Study on the method of feature extraction for brain-computer interface using discriminative common vector.
- Author:
Jinjia WANG
1
;
Bei HU
Author Information
1. College of Information Science and Engineer, Yanshan University, Qinhuangdao 066004, China. wjj@ysu.edu.cn
- Publication Type:Journal Article
- MeSH:
Algorithms;
Artificial Intelligence;
Brain-Computer Interfaces;
Discriminant Analysis;
Electroencephalography;
Face;
anatomy & histology;
Humans;
Pattern Recognition, Automated;
methods;
Principal Component Analysis;
Sample Size;
Signal Processing, Computer-Assisted;
User-Computer Interface
- From:
Journal of Biomedical Engineering
2013;30(1):12-27
- CountryChina
- Language:Chinese
-
Abstract:
Discriminative common vector (DCV) is an effective method that was proposed for the small sample size problems of face recognition. There is the same problem in brain-computer interface (BCI). Using directly the linear discriminative analysis (LDA) could result in errors because of the singularity of the within-class matrix of data.

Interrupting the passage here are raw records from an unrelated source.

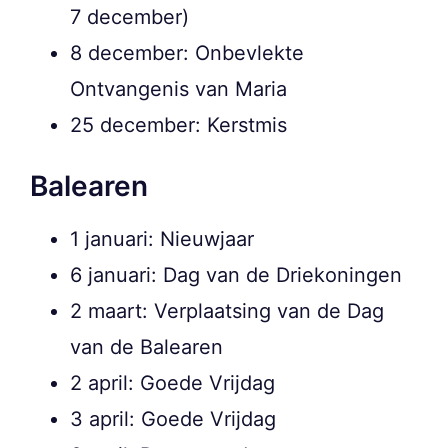
7 december)
8 december: Onbevlekte
Ontvangenis van Maria
25 december: Kerstmis
Balearen
1 januari: Nieuwjaar
6 januari: Dag van de Driekoningen
2 maart: Verplaatsing van de Dag
van de Balearen
2 april: Goede Vrijdag
3 april: Goede Vrijdag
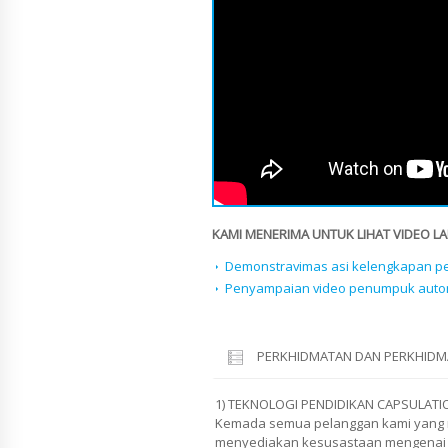
KAMI MENERIMA UNTUK LIHAT VIDEO LAI
Demonstravimas asi kelengkapan pe
Penyampaian video penumpuk autom
PERKHIDMATAN DAN PERKHIDM
1) TEKNOLOGI PENDIDIKAN CAPSULATI
Kemada semua pelanggan kami yang m
menyediakan kesusastaan mengenai a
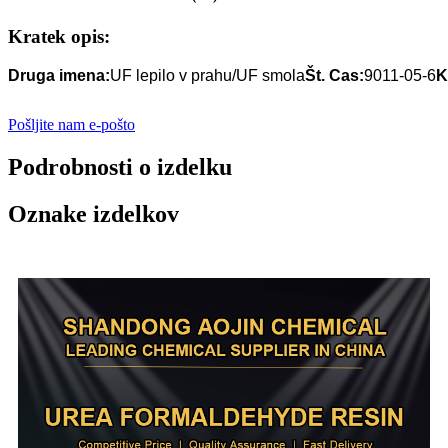
Kratek opis:
Druga imena:
UF lepilo v prahu/UF smola
Št. Cas:
9011-05-6
K
Pošljite nam e-pošto
Podrobnosti o izdelku
Oznake izdelkov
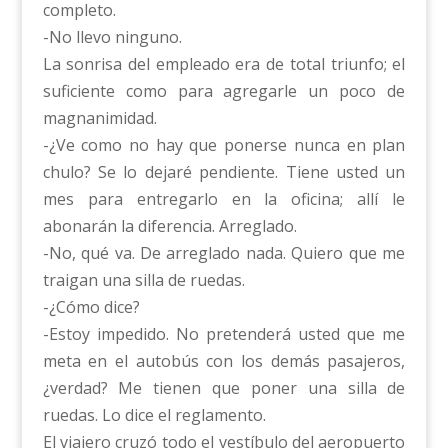
completo.
-No llevo ninguno.
La sonrisa del empleado era de total triunfo; el
suficiente como para agregarle un poco de
magnanimidad.
-¿Ve como no hay que ponerse nunca en plan
chulo? Se lo dejaré pendiente. Tiene usted un
mes para entregarlo en la oficina; allí le
abonarán la diferencia. Arreglado.
-No, qué va. De arreglado nada. Quiero que me
traigan una silla de ruedas.
-¿Cómo dice?
-Estoy impedido. No pretenderá usted que me
meta en el autobús con los demás pasajeros,
¿verdad? Me tienen que poner una silla de
ruedas. Lo dice el reglamento.
El viajero cruzó todo el vestíbulo del aeropuerto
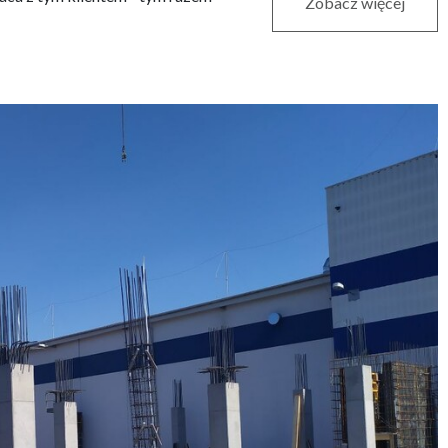
Zobacz więcej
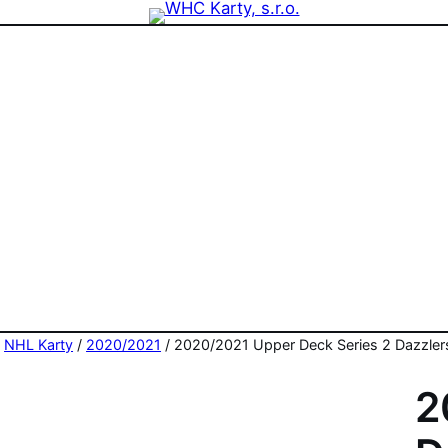
zdninová otevírací doba prodejny! PO a ST 10-17, SO 11-15
/
NHL Karty
/
2020/2021
/ 2020/2021 Upper Deck Series 2 Dazzler
2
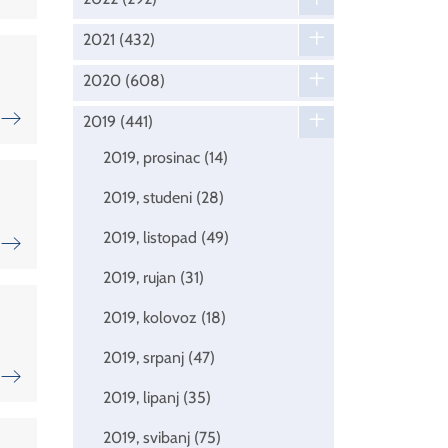
2021
(432)
2020
(608)
2019
(441)
2019, prosinac
(14)
2019, studeni
(28)
2019, listopad
(49)
2019, rujan
(31)
2019, kolovoz
(18)
2019, srpanj
(47)
2019, lipanj
(35)
2019, svibanj
(75)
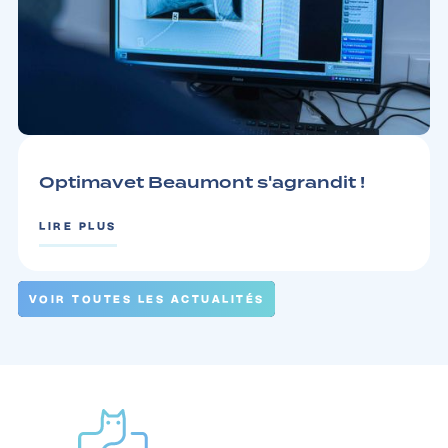
ACTUS
3 MINUTES
Optimavet Beaumont s'agrandit !
LIRE PLUS
VOIR TOUTES LES ACTUALITÉS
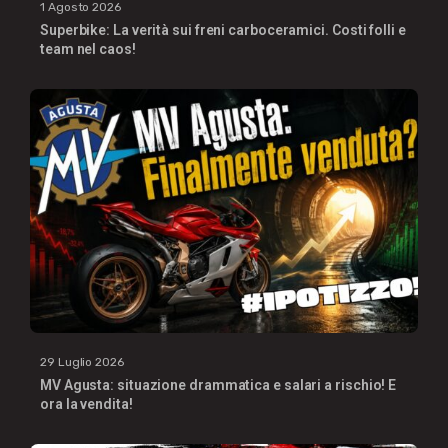
1 Agosto 2026
Superbike: La verità sui freni carboceramici. Costi folli e
team nel caos!
29 Luglio 2026
MV Agusta: situazione drammatica e salari a rischio! E
ora la vendita!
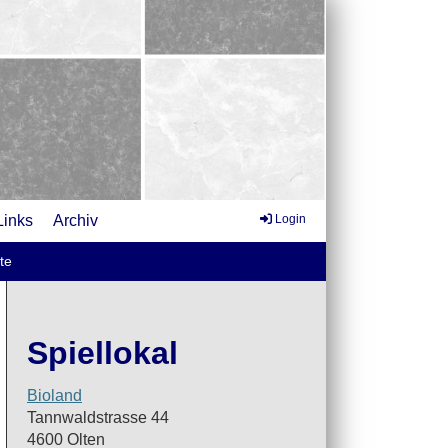
Links
Archiv
Login
te
Spiellokal
Bioland
Tannwaldstrasse 44
4600 Olten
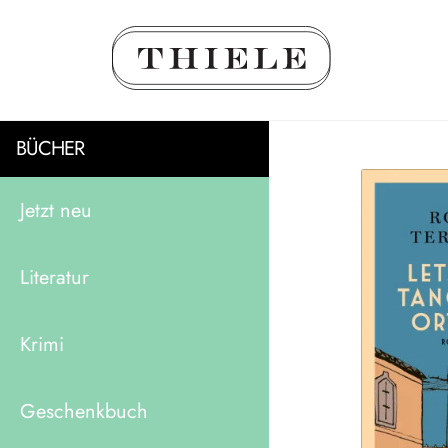
BÜCHER
Jetzt neu
Literatur
Krimi
Geschenkbuch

In our studies, we used the DCV method from the common vector theory in the within-class scatter matrix of data of all classes, and then applied eigenvalue decomposition to the common vectors to obtain the final projected vectors. Then we used kernel discriminative common vector (KDCV) with different kernel. Three data sets that include BCI Competition I data set, Competition II data set IV, and a data set collected by ourselves were used in the experiments. The experiment results of 93%, 77% and 97% showed that this feature extraction method could be used well in the classification of imagine data in BCI.